> **What you will do**
How many lines in the material contain the string "Harry"? Only the number is wanted.

> **Source records**
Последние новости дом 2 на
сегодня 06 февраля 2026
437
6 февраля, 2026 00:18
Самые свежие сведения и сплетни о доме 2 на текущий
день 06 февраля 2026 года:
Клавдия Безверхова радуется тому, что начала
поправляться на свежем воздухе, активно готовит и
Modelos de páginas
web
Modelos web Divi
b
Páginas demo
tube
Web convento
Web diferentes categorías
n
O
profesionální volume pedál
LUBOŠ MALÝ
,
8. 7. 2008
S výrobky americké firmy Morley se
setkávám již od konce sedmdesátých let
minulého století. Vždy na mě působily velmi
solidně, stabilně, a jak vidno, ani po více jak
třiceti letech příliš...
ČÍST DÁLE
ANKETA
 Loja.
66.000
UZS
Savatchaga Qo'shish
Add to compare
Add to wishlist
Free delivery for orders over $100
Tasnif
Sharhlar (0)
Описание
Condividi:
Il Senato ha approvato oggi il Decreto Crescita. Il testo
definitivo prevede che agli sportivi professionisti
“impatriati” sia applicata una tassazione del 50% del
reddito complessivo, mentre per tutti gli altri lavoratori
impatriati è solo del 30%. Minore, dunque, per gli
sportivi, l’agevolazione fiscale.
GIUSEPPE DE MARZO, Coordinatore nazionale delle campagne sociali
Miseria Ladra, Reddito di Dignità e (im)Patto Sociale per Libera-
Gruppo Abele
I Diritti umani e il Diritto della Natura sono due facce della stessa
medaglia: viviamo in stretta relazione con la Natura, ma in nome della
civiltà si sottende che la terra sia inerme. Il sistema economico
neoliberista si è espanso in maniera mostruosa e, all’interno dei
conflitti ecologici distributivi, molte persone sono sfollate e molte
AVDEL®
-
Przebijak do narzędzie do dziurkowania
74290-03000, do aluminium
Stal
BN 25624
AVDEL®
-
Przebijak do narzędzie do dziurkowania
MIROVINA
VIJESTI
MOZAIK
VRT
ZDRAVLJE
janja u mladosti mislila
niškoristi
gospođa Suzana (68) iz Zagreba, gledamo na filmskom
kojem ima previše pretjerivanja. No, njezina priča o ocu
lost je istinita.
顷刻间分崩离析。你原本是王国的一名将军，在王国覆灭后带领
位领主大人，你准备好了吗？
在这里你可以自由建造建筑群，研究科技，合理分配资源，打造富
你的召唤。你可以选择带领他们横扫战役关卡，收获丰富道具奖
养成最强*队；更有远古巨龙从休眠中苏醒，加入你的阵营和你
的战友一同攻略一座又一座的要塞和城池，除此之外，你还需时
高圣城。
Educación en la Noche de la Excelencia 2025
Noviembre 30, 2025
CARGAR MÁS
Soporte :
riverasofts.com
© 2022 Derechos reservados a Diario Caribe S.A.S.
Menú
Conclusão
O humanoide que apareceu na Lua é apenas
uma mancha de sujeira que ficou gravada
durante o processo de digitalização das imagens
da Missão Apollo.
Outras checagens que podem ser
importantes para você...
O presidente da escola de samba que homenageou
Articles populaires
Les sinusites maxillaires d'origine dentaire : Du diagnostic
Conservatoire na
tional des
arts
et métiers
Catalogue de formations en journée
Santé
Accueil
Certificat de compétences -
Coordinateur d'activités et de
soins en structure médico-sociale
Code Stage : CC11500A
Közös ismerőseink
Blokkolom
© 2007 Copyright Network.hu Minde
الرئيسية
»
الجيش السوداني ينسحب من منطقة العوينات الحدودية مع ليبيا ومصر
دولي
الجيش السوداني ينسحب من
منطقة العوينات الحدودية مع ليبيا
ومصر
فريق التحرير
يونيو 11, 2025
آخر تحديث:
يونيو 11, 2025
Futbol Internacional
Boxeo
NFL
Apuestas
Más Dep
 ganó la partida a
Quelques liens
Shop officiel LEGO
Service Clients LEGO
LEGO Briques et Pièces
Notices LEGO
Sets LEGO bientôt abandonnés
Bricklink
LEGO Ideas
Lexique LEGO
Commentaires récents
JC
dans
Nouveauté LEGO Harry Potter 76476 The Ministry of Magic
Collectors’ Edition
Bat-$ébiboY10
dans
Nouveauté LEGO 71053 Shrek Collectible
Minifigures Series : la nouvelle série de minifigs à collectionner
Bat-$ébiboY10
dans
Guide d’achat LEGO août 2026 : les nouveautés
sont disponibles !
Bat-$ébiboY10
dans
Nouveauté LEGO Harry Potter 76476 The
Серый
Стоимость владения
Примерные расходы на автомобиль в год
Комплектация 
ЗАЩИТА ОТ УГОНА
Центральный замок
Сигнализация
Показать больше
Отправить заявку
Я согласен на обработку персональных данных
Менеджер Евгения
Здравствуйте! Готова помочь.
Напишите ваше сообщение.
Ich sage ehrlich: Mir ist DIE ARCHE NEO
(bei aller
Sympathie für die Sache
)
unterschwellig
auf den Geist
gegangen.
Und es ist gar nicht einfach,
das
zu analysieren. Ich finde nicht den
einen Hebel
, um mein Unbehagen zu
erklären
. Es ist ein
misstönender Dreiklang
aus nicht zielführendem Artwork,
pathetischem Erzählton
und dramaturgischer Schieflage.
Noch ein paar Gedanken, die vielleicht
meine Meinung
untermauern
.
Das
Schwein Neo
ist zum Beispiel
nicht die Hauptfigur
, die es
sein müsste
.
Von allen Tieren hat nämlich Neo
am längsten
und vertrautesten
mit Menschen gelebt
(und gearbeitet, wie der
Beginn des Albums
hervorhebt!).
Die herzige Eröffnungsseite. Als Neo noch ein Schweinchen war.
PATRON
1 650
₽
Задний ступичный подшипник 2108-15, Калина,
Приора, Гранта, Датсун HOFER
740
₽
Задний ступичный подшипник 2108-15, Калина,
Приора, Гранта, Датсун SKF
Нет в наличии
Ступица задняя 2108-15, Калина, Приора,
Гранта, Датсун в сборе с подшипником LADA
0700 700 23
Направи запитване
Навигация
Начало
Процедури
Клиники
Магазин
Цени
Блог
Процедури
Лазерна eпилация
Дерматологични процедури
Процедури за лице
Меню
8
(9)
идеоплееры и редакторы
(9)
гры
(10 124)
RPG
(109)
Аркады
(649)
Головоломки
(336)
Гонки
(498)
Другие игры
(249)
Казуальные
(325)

> **Answer for this exercise**
2